:: Exercise details ::
Look through the listing below for lines containing "桂田是上櫃公司". State how many there are, and nothing else.

:: Given records ::
"""

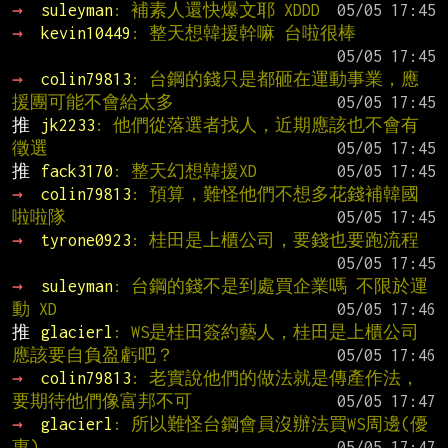
→ 
suleyman
: 補素人還快爆文耶 XDDD
→ 
kevin10449
: 整天想韓援幹嘛 台啦很棒
→ 
colin79813
: 台鋼的錢只是都砸在運動事業，應
援團可能不會給太多
推 
jk2233
: 他們從落選者找人，近期應該也不會有
徵選
推 
fack3170
: 整天幻想韓援XD
→ 
colin79813
: 預算，難怪他們不想多花錢補韓國
啦啦隊
→ 
tyrone0923
: 桂田是上櫃公司，要錢也要跑流程
→ 
suleyman
: 台鋼的錢不是到處買企業嗎 不限於運
動 XD
推 
glacierl
: WS是桂田簽約藝人，桂田是上櫃公司
應該要自負盈虧吧？
→ 
colin79813
: 老實說他們的做法就是傳產作法，
要期待他們像富邦不可
→ 
glacierl
: 所以難怪台鋼會員沒辦法買WS周邊(優
惠)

"""

:: Response to this task ::
2